Yeah, this is the kind of thing that Eliezer Yudkowsky is kind of right about. You have a draw a clear line about what advice you are going to be taking from any kind of AI whatsoever, otherwise it's really confusing to people why this time was fine because the AI is not "general" but in some unspecified future time it's not okay. Especially if you want to tell people that some future IA will kill everyone with synthetic biology.
> Yeah, this is the kind of thing that Eliezer Yudkowsky is kind of right about.
I find it very hard to take him seriously or assign him any credibility with how he acted regarding the whole "Roko's basilisk" thing, not to mention some of his views just seem plain nuts to me.
I agree, but that does not mean everything he says is wrong. I think the public having clear expectations of AIs and how they interact with them is important in general.
I have no fear of mRNA vaccines nor LLM "AI"'s but I agree with your point that large numbers of people will strongly react to the notion of "AI created gene altering vaccines" etc.
The future will clearly be a dystopian hellscape populated by people looking as if drawn by DALL-E. /s
I don’t specifically know about the US experience, but mass covid vaccination didn’t appear to be all that easy to achieve where I live. It required an overwhelming government information campaign, removal of the ability to engage in many activities if unvaccinated, multiple “lockdowns” and the threat of mandating compliance. I almost wonder that anyone managed to get through all of that when refusing the vaccine.

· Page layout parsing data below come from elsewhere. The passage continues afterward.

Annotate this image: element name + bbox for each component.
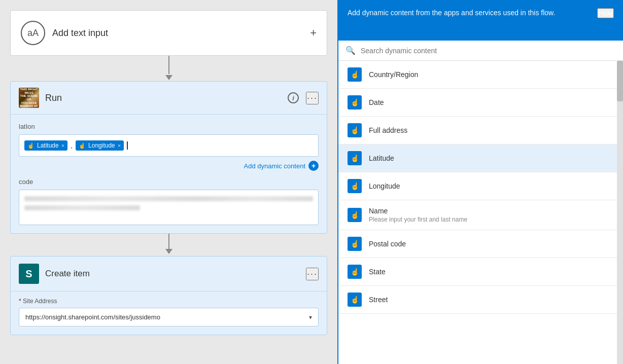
code-field[interactable] (19, 190, 319, 225)
dynamic-item-longitude[interactable]: ☝ Longitude (338, 172, 623, 200)
run-card-body: latIon ☝ Latitude × , ☝ Longitude × Add … (11, 115, 327, 233)
dynamic-item-name-name: Name (369, 207, 614, 215)
dynamic-item-name-full-address: Full address (369, 126, 614, 134)
search-bar: 🔍 (338, 41, 623, 61)
dynamic-item-name-postal-code: Postal code (369, 240, 614, 248)
add-dynamic-plus-icon: + (308, 161, 319, 171)
dynamic-item-icon-latitude: ☝ (348, 151, 362, 165)
dynamic-item-postal-code[interactable]: ☝ Postal code (338, 230, 623, 258)
dynamic-item-content-full-address: Full address (369, 126, 614, 134)
dynamic-item-content-country: Country/Region (369, 70, 614, 79)
run-card-actions: i ··· (288, 92, 319, 104)
create-item-body: * Site Address https://onsight.sharepoin… (11, 291, 327, 335)
hand-icon-longitude: ☝ (351, 182, 359, 190)
dynamic-items-container: ☝ Country/Region ☝ Date ☝ Full address ☝… (338, 61, 623, 314)
dynamic-item-icon-street: ☝ (348, 293, 362, 307)
longitude-tag: ☝ Longitude × (76, 140, 124, 151)
dynamic-item-desc-name: Please input your first and last name (369, 216, 614, 223)
add-text-input-card: aA Add text input + (10, 10, 327, 56)
dynamic-item-content-latitude: Latitude (369, 154, 614, 162)
scroll-thumb[interactable] (617, 61, 623, 101)
site-address-dropdown[interactable]: https://onsight.sharepoint.com/sites/jus… (19, 308, 319, 326)
dynamic-item-content-postal-code: Postal code (369, 240, 614, 248)
code-blur-line-2 (24, 205, 140, 210)
hand-icon-street: ☝ (351, 296, 359, 304)
dynamic-item-name-street: Street (369, 296, 614, 304)
dynamic-item-content-street: Street (369, 296, 614, 304)
dynamic-item-content-name: Name Please input your first and last na… (369, 207, 614, 223)
hide-button[interactable]: Hide (597, 8, 614, 18)
dynamic-item-full-address[interactable]: ☝ Full address (338, 117, 623, 144)
right-panel: Add dynamic content from the apps and se… (337, 0, 623, 364)
latitude-tag-label: Latitude (37, 142, 59, 149)
site-address-value: https://onsight.sharepoint.com/sites/jus… (25, 313, 160, 321)
dynamic-item-icon-date: ☝ (348, 95, 362, 110)
add-dynamic-label: Add dynamic content (244, 162, 305, 170)
arrow-connector-1 (0, 56, 337, 81)
dynamic-item-state[interactable]: ☝ State (338, 258, 623, 286)
lation-field[interactable]: ☝ Latitude × , ☝ Longitude × (19, 134, 319, 157)
latitude-tag-icon: ☝ (27, 142, 34, 149)
longitude-tag-icon: ☝ (79, 142, 86, 149)
run-card-label: Run (45, 93, 62, 103)
code-blur-line-1 (24, 196, 313, 201)
dynamic-item-date[interactable]: ☝ Date (338, 89, 623, 117)
hand-icon-latitude: ☝ (351, 154, 359, 162)
info-button[interactable]: i (288, 92, 299, 103)
sharepoint-icon: S (19, 264, 39, 284)
add-plus-button[interactable]: + (310, 26, 317, 40)
info-icon-text: i (292, 94, 294, 102)
code-label: code (19, 178, 319, 186)
longitude-tag-close[interactable]: × (118, 142, 121, 149)
lation-label: latIon (19, 123, 319, 130)
latitude-tag-close[interactable]: × (61, 142, 64, 149)
hand-icon-postal-code: ☝ (351, 240, 359, 248)
run-dots-button[interactable]: ··· (306, 92, 319, 104)
arrow-down-1 (165, 75, 172, 80)
dynamic-content-list: ☝ Country/Region ☝ Date ☝ Full address ☝… (338, 61, 623, 364)
scroll-indicator (617, 61, 623, 364)
dynamic-header-text: Add dynamic content from the apps and se… (348, 8, 589, 18)
hand-icon-name: ☝ (351, 211, 359, 219)
latitude-tag: ☝ Latitude × (24, 140, 67, 151)
arrow-connector-2 (0, 234, 337, 256)
longitude-tag-label: Longitude (88, 142, 115, 149)
chevron-down-icon: ▾ (309, 314, 312, 321)
create-item-dots-button[interactable]: ··· (306, 268, 319, 280)
dynamic-item-name-longitude: Longitude (369, 182, 614, 190)
left-panel: aA Add text input + THIS MIGHT MESSTHE S… (0, 0, 337, 364)
dynamic-item-content-state: State (369, 268, 614, 276)
comma-separator: , (71, 141, 73, 150)
run-card-header: THIS MIGHT MESSTHE SCENE UPYOU HAVE MOND… (11, 82, 327, 115)
create-item-label: Create item (45, 269, 90, 279)
create-item-header: S Create item ··· (11, 257, 327, 291)
create-item-header-left: S Create item (19, 264, 90, 284)
site-address-label: * Site Address (19, 298, 319, 305)
hand-icon-country: ☝ (351, 70, 359, 79)
dynamic-item-street[interactable]: ☝ Street (338, 286, 623, 314)
dynamic-item-latitude[interactable]: ☝ Latitude (338, 144, 623, 172)
add-dynamic-content-link[interactable]: Add dynamic content + (19, 161, 319, 171)
text-cursor (127, 141, 128, 150)
avatar-circle: aA (21, 21, 45, 45)
required-star: * (19, 298, 23, 305)
hand-icon-date: ☝ (351, 98, 359, 106)
dynamic-item-name-latitude: Latitude (369, 154, 614, 162)
search-input[interactable] (361, 47, 616, 55)
dynamic-item-icon-full-address: ☝ (348, 123, 362, 137)
dynamic-item-name-country: Country/Region (369, 70, 614, 79)
arrow-down-2 (165, 249, 172, 254)
dynamic-item-name-date: Date (369, 98, 614, 106)
search-icon: 🔍 (345, 46, 356, 55)
dynamic-item-content-date: Date (369, 98, 614, 106)
run-card-image: THIS MIGHT MESSTHE SCENE UPYOU HAVE MOND… (19, 88, 39, 108)
dynamic-item-icon-name: ☝ (348, 208, 362, 222)
run-card-header-left: THIS MIGHT MESSTHE SCENE UPYOU HAVE MOND… (19, 88, 62, 108)
run-card: THIS MIGHT MESSTHE SCENE UPYOU HAVE MOND… (10, 81, 327, 234)
dynamic-content-header: Add dynamic content from the apps and se… (338, 0, 623, 41)
dynamic-item-country[interactable]: ☝ Country/Region (338, 61, 623, 89)
card-left: aA Add text input (21, 21, 108, 45)
dynamic-item-name[interactable]: ☝ Name Please input your first and last … (338, 200, 623, 230)
dynamic-item-name-state: State (369, 268, 614, 276)
hand-icon-state: ☝ (351, 268, 359, 276)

I'd say more than 81% generally comply with the law. Given the extreme measures employed to "get" people to take it, that might be a closer comparison than whatever it is you're imagining comparing this to.

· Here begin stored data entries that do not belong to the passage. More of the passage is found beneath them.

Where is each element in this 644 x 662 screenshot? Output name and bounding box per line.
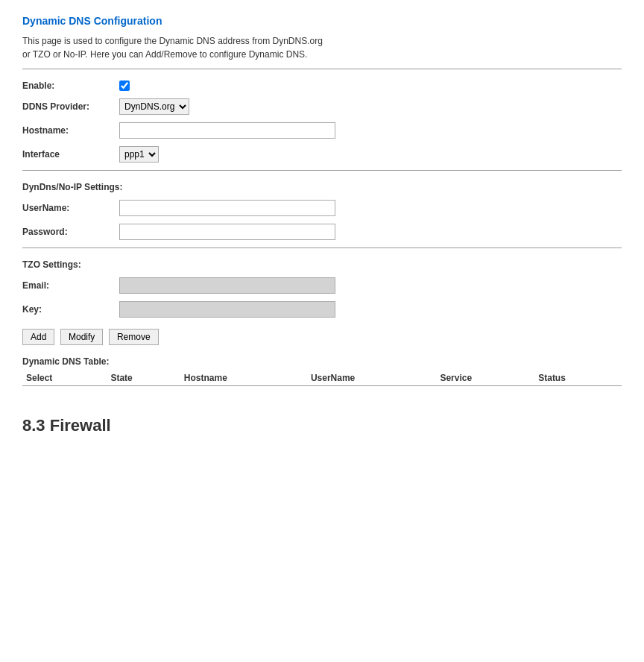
col-status: Status bbox=[534, 371, 622, 386]
tzo-section: TZO Settings: Email: Key: bbox=[22, 259, 622, 318]
hostname-label: Hostname: bbox=[22, 125, 119, 136]
interface-row: Interface ppp1 ppp2 wan bbox=[22, 146, 622, 163]
password-row: Password: bbox=[22, 224, 622, 240]
dns-table-section: Dynamic DNS Table: Select State Hostname… bbox=[22, 356, 622, 386]
ddns-provider-label: DDNS Provider: bbox=[22, 101, 119, 112]
col-username: UserName bbox=[307, 371, 436, 386]
col-state: State bbox=[107, 371, 180, 386]
email-label: Email: bbox=[22, 280, 119, 291]
add-button[interactable]: Add bbox=[22, 329, 54, 345]
interface-label: Interface bbox=[22, 149, 119, 160]
username-input[interactable] bbox=[119, 200, 335, 216]
col-select: Select bbox=[22, 371, 107, 386]
email-row: Email: bbox=[22, 277, 622, 294]
password-input[interactable] bbox=[119, 224, 335, 240]
page-title: Dynamic DNS Configuration bbox=[22, 15, 622, 27]
hostname-row: Hostname: bbox=[22, 122, 622, 139]
interface-select[interactable]: ppp1 ppp2 wan bbox=[119, 146, 159, 163]
tzo-section-heading: TZO Settings: bbox=[22, 259, 622, 270]
firewall-heading: 8.3 Firewall bbox=[22, 416, 622, 435]
password-label: Password: bbox=[22, 227, 119, 237]
modify-button[interactable]: Modify bbox=[60, 329, 103, 345]
description: This page is used to configure the Dynam… bbox=[22, 34, 622, 61]
ddns-provider-select[interactable]: DynDNS.org TZO No-IP bbox=[119, 98, 189, 115]
key-label: Key: bbox=[22, 304, 119, 315]
hostname-input[interactable] bbox=[119, 122, 335, 139]
col-hostname: Hostname bbox=[180, 371, 307, 386]
enable-row: Enable: bbox=[22, 81, 622, 91]
enable-checkbox[interactable] bbox=[119, 81, 130, 91]
enable-label: Enable: bbox=[22, 81, 119, 91]
email-input[interactable] bbox=[119, 277, 335, 294]
table-header-row: Select State Hostname UserName Service S… bbox=[22, 371, 622, 386]
divider-dyndns bbox=[22, 170, 622, 171]
key-row: Key: bbox=[22, 301, 622, 318]
dyndns-section: DynDns/No-IP Settings: UserName: Passwor… bbox=[22, 182, 622, 240]
page-container: Dynamic DNS Configuration This page is u… bbox=[22, 15, 622, 435]
ddns-provider-row: DDNS Provider: DynDNS.org TZO No-IP bbox=[22, 98, 622, 115]
key-input[interactable] bbox=[119, 301, 335, 318]
username-row: UserName: bbox=[22, 200, 622, 216]
action-buttons: Add Modify Remove bbox=[22, 329, 622, 345]
basic-settings-section: Enable: DDNS Provider: DynDNS.org TZO No… bbox=[22, 81, 622, 163]
dyndns-section-heading: DynDns/No-IP Settings: bbox=[22, 182, 622, 192]
remove-button[interactable]: Remove bbox=[109, 329, 159, 345]
dns-table: Select State Hostname UserName Service S… bbox=[22, 371, 622, 386]
col-service: Service bbox=[436, 371, 534, 386]
divider-tzo bbox=[22, 248, 622, 248]
divider-top bbox=[22, 69, 622, 69]
username-label: UserName: bbox=[22, 203, 119, 213]
dns-table-label: Dynamic DNS Table: bbox=[22, 356, 622, 367]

you can get 81% of the population to do a lot of things, when you lock them in their homes, forbid them to see their family or get a coffee or go to work unless they do the thing you want them to do.
(i am fully vaccinated, but i wouldn't consider what happened successful in any way)
> - 1 in 8 who initially accepted them rejected the second; 5 in 8 who initially accepted rejected the third
Isn't that somewhat expected? I mean, I got covid when I had the vaccine and it was OK (nearly no symptoms), so I (perhaps naively) concluded "ok, this is probably nothing". Then I happened to get it again and again, longer after I had the vaccine so indirectly I was passively and gradually testing how I would react to the virus without the vaccine. In the end I said ok, this is fine, I probably don't have to be vaccinated again.
Expected by whom? Most doctors probably expected that, but the people setting COVID policy appeared to believe that after being vaccinated people wouldn't get or transmit COVID and therefore coercive tactics could be used to force people to get jabbed. Turns out in hindsight they were both authoritarian and spreading medical misinformation. And have probably undermined trust in vaccines and the medical establishment for a good decade.
The issue here isn't that somehow this is surprising news, the issue here is that there was a general suspension of a lot of basic human rights for, in hindsight, poor reasons and insufficient evidence.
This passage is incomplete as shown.